Mapping Data- and Knowledge-derived Information
As we have shown in the previous algorithms, the mapping of clinical data to knowledge-derived graphs is not a straight forward step. There are multiple limitations such as the fact that molecular features might not always be measured in the cohorts or the different non-standard terminologies used in the cohort to name the variables measured (columns) that are mapped to the knowledge graphs. Even when these limitations do not exist, the problem of data dimensionality comes usually into play.
In order to tackle the complex dimensionality of ADNI, a predictive model was created using a set of clinical baseline variables, genomic variables, pathways; the last two were extracted using dimensionality reduction techniques, in this case PCA. This methodology is described in detail in D.3.3.4. The set of features that the predictive model used for classification were taken to generate a Bayesian network (BN). This machine learning technique represent dependencies among variables in the form of a directed acyclic graph. Thus, a BN is in nature a graph containing nodes representing the variables and edges representing the conditional dependencies.

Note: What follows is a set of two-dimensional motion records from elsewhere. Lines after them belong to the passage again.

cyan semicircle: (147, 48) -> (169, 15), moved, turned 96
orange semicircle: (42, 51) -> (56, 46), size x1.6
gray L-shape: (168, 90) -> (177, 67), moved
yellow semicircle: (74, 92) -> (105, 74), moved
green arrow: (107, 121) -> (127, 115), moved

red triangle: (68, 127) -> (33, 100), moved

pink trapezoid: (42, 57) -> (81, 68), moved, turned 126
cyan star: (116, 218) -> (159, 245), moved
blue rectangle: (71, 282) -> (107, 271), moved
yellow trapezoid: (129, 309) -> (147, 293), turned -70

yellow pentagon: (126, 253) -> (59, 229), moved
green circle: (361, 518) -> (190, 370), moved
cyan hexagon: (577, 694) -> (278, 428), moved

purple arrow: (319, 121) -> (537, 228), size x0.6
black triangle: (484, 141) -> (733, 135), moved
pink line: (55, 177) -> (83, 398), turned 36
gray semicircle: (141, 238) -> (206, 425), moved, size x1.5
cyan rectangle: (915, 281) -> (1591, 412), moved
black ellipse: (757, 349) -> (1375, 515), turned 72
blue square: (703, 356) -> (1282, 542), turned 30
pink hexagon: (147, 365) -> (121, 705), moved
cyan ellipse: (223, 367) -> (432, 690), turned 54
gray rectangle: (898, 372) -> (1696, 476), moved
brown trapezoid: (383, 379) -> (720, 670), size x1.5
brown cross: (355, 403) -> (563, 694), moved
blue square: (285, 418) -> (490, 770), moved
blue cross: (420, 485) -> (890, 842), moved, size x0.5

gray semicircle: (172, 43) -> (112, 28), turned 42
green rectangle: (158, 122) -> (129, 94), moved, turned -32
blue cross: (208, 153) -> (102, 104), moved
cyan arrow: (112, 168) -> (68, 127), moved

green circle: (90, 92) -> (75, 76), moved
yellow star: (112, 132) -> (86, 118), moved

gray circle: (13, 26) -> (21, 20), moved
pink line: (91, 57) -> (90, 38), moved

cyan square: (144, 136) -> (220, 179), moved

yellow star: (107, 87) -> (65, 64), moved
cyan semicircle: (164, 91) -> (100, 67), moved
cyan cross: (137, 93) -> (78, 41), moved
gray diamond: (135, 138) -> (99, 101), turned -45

Even if the graphs in NeuroMMSig were derived from knowledge and the BN were derived from data (in this case ADNI), nodes that stands for the same variable can be found in both graphs. For example, clinical readouts, SNPs or pathways. This allows for graph-graph matching, as a form of validating with the literature the relationships that machine learning established from the data.
However, since multiple levels of abstraction are part of the graphs as nodes; for instance, there might be nodes that represent the presence or absence of an allele (APOE4) or representing a cognitive score or a given pathway, it is hard to bring those together and map them to the molecular level where the literature describes the relationships as mechanistic and not correlations. Otherwise, we might imply causation when there is nothing but a correlation between a biomarker and a readout. Thus, other types of mapping across different level scales need to be implemented.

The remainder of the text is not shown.